I-94s containing the new designations for E or L dependent spouses will be acceptable as evidence of employment authorization under List C of the Form I-9. For L and E dependent spouses who do not wish to work in the United States, the previously issued I-94s will continue to serve as evidence of their lawful status.
The U.S. House Passes America COMPETES Act of 2022
On February 4, the U.S. House of Representatives passed the America Creating Opportunities for Manufacturing, Pre-Eminence in Technology, and Economic Strength (COMPETES) Act of 2022 (H.R. 4521). The bill is intended to boost U.S. research, development, and manufacturing of semiconductors, increase scientific research funding, and improve science, technology, engineering, and mathematics (STEM) education and training.
Among the provisions, the America COMPETES Act contains immigration reforms, including:
- Creation of a new visa category (the W visa) to admit nonimmigrant entrepreneurs and employees in a start-up entity with at least $250,000 in qualifying investment or at least $100,000 in qualifying government awards or grant. The bill also contains a subsequent pathway to permanent residence should the investment meet certain criteria.
- Excluding foreign nationals who have earned a doctoral degree in a STEM field from per country numerical limitation. This amendment significantly decreases the waiting time for certain foreign STEM Ph.D. graduates who is pursuing to become a permanent resident in the U.S.
The recently passed House bill touches on certain areas covered by the U.S. Senate-passed United States Competition and Innovation Act (USICA) while containing significant differences with its counterpart, which may be difficult to resolve through House-Senate negotiations.
USCIS Seeks Comments on Proposed New Forms I-129 For Various Nonimmigrant Visa Classifications
Following consideration of comments received during an earlier 60-day notice period and revisions to the proposed Forms I-129 for various nonimmigrant visa classifications, USCIS is now seeking additional comments over a 30-day period to end March 17, 2022.
Currently, the Form I-129 is 36 pages and covers various nonimmigrant visa classifications.

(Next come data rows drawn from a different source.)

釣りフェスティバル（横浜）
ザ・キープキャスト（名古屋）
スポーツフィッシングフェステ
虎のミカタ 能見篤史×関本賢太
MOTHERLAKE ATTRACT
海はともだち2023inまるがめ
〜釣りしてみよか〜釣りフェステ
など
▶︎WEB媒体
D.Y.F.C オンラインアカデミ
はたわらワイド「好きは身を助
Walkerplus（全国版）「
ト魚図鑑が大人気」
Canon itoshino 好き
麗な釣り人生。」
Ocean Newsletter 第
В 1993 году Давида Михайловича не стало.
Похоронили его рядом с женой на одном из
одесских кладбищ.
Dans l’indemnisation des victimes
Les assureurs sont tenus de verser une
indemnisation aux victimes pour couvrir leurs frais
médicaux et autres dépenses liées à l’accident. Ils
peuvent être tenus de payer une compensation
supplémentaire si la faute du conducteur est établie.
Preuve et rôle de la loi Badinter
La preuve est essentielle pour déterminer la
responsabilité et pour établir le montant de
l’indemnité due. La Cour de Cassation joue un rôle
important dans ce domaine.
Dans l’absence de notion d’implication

Petitioners complete and submit only the pages relevant to the nonimmigrant visa classification they seek to obtain for their beneficiaries. For example, for H-1B petitions, petitioners will generally only complete and submit 13 of the 36 pages.
If the new forms are implemented, USCIS will separate the Form I-129 into four individual forms covering the E, H-3, TN, L, O, P, Q, and R nonimmigrant visa classifications.

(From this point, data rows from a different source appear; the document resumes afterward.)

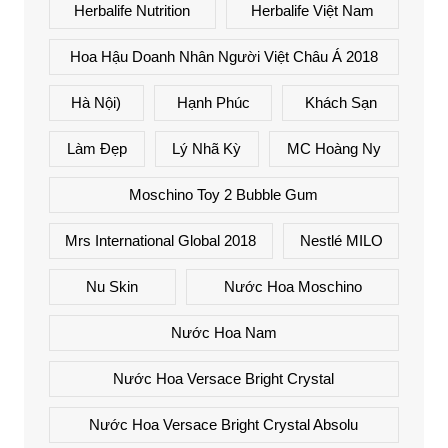
Herbalife Nutrition
Herbalife Việt Nam
Hoa Hậu Doanh Nhân Người Việt Châu Á 2018
Hà Nội)
Hạnh Phúc
Khách Sạn
Làm Đẹp
Lý Nhã Kỳ
MC Hoàng Ny
Moschino Toy 2 Bubble Gum
Mrs International Global 2018
Nestlé MILO
Nu Skin
Nước Hoa Moschino
Nước Hoa Nam
Nước Hoa Versace Bright Crystal
Nước Hoa Versace Bright Crystal Absolu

USCIS Seeks Comments on Proposed Changes to Public Charge Ground of Inadmissibility
USCIS issued a notice of proposed rulemaking regarding the public charge ground of inadmissibility, providing “fair and humane treatment” of foreign nationals in contrast to the 2019 public charge rule that was ultimately vacated.
Per the Immigration and Nationality Act (INA), non-exempt foreign nationals seeking adjustment of status or a visa are inadmissible if they are “likely at any time to become a public charge.” Under the proposed rule, this phrase would be defined as “likely at any time to become primarily dependent on the government for subsistence, as demonstrated by either the receipt of public cash assistance for income maintenance or long-term institutionalization at government expense.” The following would not be considered: noncash benefits (e.g., SNAP), Stafford Act disaster assistance, pandemic assistance, benefits received via a tax credit or deduction; or Social Security, government pensions, or other earned benefits.
The public may submit comments on or before April 25, 2022.